Besonders schockiert reagierten die Abgeordneten, als die Sprache auf die Vernehmung kam, die drei deutsche Geheimdienstler im Oktober 2002 in Guantánamo durchführten. Einer von ihnen sei im April 2004 noch einmal gekommen. Er, Kurnaz, habe gehofft, nun endlich freizukommen. „Entspannen Sie sich, Sie sind hier doch auf einer schönen Insel in der Karibik“, soll der Deutsche geantwortet haben. Der Ausschuss legte Kurnaz gestern Fotos von Geheimdienstmitarbeitern vor. Einen von ihnen könne er zweifelsfrei identifizieren, sagte Kurnaz. Von der Befragung soll es amerikanische Videoaufnahmen und deutsche Tonbandmitschnitte geben.

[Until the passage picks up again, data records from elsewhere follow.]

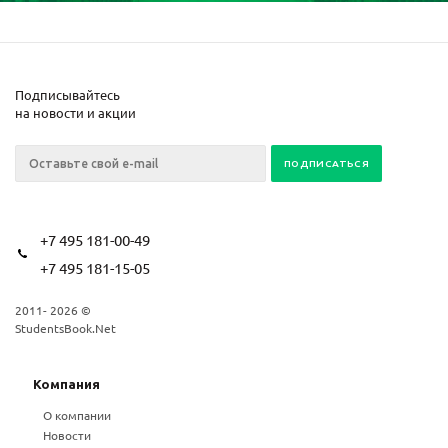
Подписывайтесь
на новости и акции
+7 495 181-00-49
+7 495 181-15-05
2011- 2026 ©
StudentsBook.Net
Компания
О компании
Новости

Für Empörung sorgte auch Kurnaz’ Bericht von einem möglicherweise als Rot-Kreuz-Mitarbeiter getarnten Agenten, der Kurnaz sowohl in Kandahar als auch in Guantánamo begleitet hat.

An der rot-grünen Regierung ließ Kurnaz’Anwalt Bernhard Docke gestern kein gutes Haar. „Das Auswärtige Amt verwaltete den Fall nur.“ Als Kanzlerin Merkel dagegen an die Macht kam, sei es gewesen, „als habe man einen Schalter umgelegt“.